Oh, you want more details? OK. Code optimization is, broadly speaking, the practice of modifying code in a way that maintains its behavior but changes its performance. If you write code to tell you that 2+2 is 4, and takes 12 minutes to do so, an optimized version of the same code will tell you that 2+2 is 4 but will only require 8 minutes, which is a rather good improvement. You get the idea.

The first thing to know about code performance is that it takes a lot of time to improve. A large part of optimization is undoing unwise decisions made early in the project, that have driven a lot of subsequent decisions, and you have to ensure that changes in the name of speed do not break your code. My own heuristic to decide on whether I will optimize code has three questions. How much faster do I think I can make it run? How frequently will I run it? How long will it take me to get the maximum performance? In many cases, the time I will spend optimizing will be longer than the time I will gain by optimizing. Hence, I rarely optimize.

But in most cases, code speed is the wrong question. If I were to look at myself when I’m “programming”, I would say that my time is 80% thinking about stuff and writing it down on paper, 10% reading the documentation, 8% is actually typing and debugging, about 2% is running things (this doesn’t apply at all to very intensive computing projects, but these are a special case, and if you do these sort of things you know what you’re doing).

Taking a step back, “optimization”, at the scale of a project, would focus on the most time-consuming task. Good documentation, a clear API, informative error messages, and sensible keywords, are things that will make the entire project faster. Computer time is non-blocking; I have no issue with letting a task run while I go home, and check out the results in the morning. Our own time is much more valuable; if I need to spend an hour reading the documentation for something I can express in 10 minutes, then an obvious target for optimization is to write a better documentation.

From a developer point of view, everything is a trade-off. Time spent on making the code faster is time that is not spent on making the test suite complete, the documentation effective, the use cases compelling, or the API reasonable. And so I think it is useful to decompose a project into three steps: make it run (which is a matter of hours), make it right (on a timescale of days), and make it fast (on a timescale of weeks or months, and a lot of pain and curse words).

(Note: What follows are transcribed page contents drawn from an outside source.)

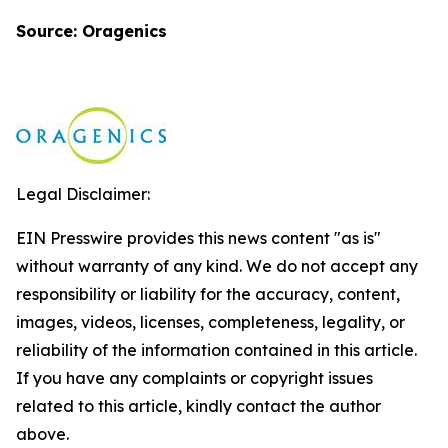
Source: Oragenics
Legal Disclaimer:
EIN Presswire provides this news content "as is"
without warranty of any kind. We do not accept any
responsibility or liability for the accuracy, content,
images, videos, licenses, completeness, legality, or
reliability of the information contained in this article.
If you have any complaints or copyright issues
related to this article, kindly contact the author
above.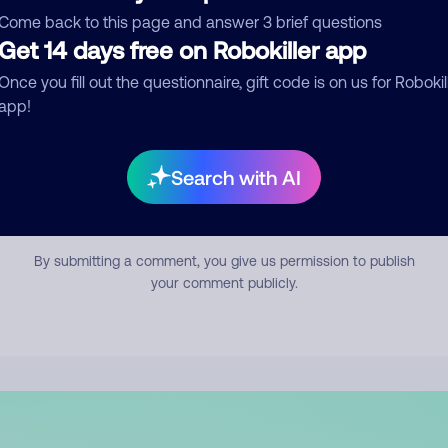
mment
Come back to this page and answer 3 brief questions
Get 14 days free on Robokiller app
Once you fill out the questionnaire, gift code is on us for Robokil
app!
Search with AI
Submit Comment
By submitting a comment, you give us permission to publish
your comment publicly.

There are cases when optimization is necessary. If you use shared computing resources, yes, you owe it to other users to extract the last drop of performance (not only raw speed, but also memory footprint and I/O) from your code. But for the majority of cases in ecological research, optimization is the wrong target when it focuses only on the code. In brief, code I can trust is more useful to me that code that is fast. Good documentation and structure decreases the time spent on a project, probably more effectively than a 10% gain in performance would.